Direct link Reply with quote
 
FarkasAndras
Local time: 17:26
English to Hungarian
+ ...
Hardly Sep 5, 2012

I'd be very surprised if such a tool existed. It wouldn't be too difficult, though, to extract the two texts from the tmx and then segment and align them. All the sw you'd need is available in my projects on sourceforge.net/projects/aligner. The only trouble is that you would lose all metadata, and you might run into some issues as this process is largely untested.

Direct link Reply with quote
 

Dominique Pivard  Identity Verified
Local time: 18:26
Finnish to French
TM-driven segmentation in memoQ Sep 6, 2012

Hans Lenting wrote:
Sometimes I have TMX files where segmentation isn't ideal. E.g. when translating SDLXLIFF files in another CAT tool I get TUs that contain more than one sentence.

Is there a tool to re-segment TMX files *without further conversion* in such a way that every sentence (and its translation) is placed in its own TU? In an ideal world this tool would use SRX rule files.

memoQ has a feature called "TM-driven segmentation":



I believe it does what you want to do, but the other way round: rather than adapting the segmentation of your TM to your document, it adapts the segmentation of your document to that of the TM.

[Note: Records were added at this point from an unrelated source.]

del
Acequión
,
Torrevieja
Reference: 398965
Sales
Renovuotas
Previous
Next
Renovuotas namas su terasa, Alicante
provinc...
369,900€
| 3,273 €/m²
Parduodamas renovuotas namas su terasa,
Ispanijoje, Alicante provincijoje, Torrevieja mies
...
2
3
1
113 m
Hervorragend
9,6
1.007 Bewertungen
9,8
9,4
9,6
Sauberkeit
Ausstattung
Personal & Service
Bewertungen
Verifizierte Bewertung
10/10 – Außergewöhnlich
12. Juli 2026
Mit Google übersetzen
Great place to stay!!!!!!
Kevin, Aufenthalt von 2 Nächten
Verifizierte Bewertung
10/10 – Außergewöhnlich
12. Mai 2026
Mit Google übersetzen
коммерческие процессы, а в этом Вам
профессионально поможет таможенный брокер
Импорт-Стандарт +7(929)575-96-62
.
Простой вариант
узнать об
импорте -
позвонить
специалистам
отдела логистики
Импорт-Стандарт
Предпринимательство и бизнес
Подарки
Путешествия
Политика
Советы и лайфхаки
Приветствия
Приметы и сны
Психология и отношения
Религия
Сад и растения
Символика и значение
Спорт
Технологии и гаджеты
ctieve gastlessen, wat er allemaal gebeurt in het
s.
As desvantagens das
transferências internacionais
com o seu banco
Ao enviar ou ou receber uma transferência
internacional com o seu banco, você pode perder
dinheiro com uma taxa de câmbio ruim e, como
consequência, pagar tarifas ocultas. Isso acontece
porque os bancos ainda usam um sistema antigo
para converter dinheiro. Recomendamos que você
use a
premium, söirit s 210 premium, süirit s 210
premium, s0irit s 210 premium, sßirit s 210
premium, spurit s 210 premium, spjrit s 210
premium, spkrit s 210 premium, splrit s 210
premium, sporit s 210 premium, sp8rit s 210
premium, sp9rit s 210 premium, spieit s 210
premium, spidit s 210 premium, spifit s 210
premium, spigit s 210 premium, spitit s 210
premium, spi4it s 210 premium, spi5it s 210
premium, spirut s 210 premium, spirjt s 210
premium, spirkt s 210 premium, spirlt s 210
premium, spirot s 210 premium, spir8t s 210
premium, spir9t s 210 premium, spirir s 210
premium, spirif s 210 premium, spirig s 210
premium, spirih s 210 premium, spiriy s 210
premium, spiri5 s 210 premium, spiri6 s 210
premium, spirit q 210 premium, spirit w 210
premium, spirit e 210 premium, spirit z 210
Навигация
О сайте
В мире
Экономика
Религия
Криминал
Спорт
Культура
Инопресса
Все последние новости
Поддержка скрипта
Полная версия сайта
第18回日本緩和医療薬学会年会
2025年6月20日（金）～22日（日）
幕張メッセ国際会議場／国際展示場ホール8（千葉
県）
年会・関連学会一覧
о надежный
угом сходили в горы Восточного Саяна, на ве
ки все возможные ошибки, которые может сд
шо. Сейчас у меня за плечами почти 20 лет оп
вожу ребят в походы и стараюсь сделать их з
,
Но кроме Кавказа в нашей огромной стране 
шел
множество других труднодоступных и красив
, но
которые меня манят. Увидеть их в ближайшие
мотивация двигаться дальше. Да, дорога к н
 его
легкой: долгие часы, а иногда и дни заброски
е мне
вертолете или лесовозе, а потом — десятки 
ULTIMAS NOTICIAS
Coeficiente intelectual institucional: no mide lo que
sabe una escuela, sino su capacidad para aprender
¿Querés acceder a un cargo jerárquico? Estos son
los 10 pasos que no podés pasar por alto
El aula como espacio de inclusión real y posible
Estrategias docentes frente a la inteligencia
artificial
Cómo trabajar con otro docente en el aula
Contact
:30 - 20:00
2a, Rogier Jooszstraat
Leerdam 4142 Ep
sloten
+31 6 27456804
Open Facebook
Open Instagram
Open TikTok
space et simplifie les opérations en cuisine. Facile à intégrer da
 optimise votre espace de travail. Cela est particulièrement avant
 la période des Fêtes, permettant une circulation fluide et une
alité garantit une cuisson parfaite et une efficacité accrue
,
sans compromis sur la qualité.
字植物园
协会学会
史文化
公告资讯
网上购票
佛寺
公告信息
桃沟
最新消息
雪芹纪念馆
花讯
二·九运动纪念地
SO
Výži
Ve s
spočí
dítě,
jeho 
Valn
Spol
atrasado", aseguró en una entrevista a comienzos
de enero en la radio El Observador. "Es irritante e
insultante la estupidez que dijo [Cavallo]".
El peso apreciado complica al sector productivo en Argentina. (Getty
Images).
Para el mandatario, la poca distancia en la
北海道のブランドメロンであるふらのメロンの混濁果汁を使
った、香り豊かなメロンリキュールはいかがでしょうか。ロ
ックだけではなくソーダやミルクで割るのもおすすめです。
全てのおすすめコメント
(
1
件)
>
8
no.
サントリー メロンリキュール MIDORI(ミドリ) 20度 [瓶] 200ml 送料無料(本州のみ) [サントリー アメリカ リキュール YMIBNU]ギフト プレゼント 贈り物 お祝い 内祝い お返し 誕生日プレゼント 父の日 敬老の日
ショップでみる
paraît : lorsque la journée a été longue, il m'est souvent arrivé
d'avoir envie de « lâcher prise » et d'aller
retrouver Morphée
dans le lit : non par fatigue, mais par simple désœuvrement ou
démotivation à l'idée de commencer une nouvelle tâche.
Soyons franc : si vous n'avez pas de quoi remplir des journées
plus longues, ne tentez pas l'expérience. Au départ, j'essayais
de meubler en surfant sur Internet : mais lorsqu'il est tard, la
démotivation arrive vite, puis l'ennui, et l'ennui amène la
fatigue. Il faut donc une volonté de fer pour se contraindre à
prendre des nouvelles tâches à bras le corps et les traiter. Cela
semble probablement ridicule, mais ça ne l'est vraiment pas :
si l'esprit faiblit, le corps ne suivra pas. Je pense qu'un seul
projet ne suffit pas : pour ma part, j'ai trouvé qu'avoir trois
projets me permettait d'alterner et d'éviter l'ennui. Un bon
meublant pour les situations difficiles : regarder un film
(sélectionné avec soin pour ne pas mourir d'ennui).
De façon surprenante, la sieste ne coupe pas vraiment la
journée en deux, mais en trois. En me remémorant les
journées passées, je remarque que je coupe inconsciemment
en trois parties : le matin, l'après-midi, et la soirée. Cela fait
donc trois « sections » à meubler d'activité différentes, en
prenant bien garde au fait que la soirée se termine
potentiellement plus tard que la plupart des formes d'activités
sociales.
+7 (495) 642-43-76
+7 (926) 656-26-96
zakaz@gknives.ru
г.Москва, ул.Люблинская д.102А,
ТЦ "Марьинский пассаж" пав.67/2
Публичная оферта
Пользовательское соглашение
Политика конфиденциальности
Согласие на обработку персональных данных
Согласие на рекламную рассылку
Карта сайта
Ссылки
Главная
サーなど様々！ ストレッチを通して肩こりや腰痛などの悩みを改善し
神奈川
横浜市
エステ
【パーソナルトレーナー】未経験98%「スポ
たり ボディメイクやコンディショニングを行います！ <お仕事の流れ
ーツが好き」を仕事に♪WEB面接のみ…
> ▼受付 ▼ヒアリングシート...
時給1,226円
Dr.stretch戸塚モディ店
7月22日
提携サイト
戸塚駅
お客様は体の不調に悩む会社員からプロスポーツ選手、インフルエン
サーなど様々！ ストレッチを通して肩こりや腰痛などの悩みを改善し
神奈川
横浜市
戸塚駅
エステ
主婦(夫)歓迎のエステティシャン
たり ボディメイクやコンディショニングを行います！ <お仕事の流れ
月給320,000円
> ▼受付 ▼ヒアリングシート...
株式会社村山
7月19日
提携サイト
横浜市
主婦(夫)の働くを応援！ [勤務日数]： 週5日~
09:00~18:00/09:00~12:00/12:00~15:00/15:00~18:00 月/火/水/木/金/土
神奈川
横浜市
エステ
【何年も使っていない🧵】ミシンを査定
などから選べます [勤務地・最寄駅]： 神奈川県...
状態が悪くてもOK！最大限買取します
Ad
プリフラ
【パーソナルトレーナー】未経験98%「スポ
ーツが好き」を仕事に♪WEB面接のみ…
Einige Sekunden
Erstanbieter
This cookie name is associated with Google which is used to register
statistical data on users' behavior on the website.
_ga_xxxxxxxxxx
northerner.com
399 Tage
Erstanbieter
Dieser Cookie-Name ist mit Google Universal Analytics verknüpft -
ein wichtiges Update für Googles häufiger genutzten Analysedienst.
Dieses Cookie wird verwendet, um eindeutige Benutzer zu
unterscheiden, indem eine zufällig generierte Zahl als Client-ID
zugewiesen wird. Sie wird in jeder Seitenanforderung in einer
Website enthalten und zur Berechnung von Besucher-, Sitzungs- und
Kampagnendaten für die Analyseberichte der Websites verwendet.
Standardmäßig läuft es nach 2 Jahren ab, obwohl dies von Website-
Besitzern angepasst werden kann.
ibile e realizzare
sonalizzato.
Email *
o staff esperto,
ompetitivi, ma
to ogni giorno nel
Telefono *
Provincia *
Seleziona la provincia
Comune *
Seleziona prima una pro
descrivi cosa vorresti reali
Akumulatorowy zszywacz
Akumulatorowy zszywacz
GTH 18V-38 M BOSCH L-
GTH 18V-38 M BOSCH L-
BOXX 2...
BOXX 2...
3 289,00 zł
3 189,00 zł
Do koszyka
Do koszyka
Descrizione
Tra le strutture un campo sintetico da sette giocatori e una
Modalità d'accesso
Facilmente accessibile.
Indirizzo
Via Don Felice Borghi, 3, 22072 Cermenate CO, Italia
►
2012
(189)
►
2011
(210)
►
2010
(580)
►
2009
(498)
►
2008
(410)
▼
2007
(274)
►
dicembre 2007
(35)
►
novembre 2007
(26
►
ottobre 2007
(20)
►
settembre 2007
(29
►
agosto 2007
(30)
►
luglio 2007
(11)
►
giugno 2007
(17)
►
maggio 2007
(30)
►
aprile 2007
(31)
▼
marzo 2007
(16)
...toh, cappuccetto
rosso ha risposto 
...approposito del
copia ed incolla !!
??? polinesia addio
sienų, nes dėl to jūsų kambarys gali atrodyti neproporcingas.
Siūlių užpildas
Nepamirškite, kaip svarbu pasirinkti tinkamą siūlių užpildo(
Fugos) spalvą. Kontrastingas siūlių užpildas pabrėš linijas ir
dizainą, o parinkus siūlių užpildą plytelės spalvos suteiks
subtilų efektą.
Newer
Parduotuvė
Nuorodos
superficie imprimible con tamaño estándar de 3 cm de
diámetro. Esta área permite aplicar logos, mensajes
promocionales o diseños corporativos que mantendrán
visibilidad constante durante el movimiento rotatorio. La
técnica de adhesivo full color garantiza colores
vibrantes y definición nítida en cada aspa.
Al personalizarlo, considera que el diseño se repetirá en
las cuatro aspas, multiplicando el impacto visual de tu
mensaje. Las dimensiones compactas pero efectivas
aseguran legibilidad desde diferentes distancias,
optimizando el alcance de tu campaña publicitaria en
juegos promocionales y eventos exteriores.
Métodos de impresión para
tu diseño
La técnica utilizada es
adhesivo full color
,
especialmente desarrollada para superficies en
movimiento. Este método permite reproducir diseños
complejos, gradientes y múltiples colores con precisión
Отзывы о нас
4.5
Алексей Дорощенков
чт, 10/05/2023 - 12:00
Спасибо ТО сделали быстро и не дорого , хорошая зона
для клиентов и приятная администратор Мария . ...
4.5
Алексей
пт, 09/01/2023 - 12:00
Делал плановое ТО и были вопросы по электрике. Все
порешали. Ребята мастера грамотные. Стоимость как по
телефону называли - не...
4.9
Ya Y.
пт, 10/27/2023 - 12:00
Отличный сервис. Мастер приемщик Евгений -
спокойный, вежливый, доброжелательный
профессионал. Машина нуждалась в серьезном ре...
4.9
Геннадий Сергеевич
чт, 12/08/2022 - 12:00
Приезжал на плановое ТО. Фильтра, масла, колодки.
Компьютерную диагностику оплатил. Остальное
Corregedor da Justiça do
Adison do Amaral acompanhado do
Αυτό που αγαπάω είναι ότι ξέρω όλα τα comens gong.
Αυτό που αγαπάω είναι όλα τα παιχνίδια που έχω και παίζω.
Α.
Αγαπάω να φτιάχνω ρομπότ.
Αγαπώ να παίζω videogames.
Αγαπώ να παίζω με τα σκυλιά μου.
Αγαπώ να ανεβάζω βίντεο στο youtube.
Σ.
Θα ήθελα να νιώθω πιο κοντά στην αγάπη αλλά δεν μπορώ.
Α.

The feature works very well and I'm surprised it hasn't been copied by other tools (AFAIK). Maybe it's something you should suggest to Igor


Direct link Reply with quote
 

Hans Lenting  Identity Verified
Netherlands
Member (2006)
German to Dutch
+ ...
TOPIC STARTER
Is this simple? Sep 6, 2012

Dominique Pivard wrote:


I believe it does what you want to do, but the other way round: rather than adapting the segmentation of your TM to your document, it adapts the segmentation of your document to that of the TM.



I'm afraid not ... What I want is: translate SDLXLIFF in another CAT tool (e.g. CafeTran), change multi-sentence segments to segments only containing 1 sentence (part) each.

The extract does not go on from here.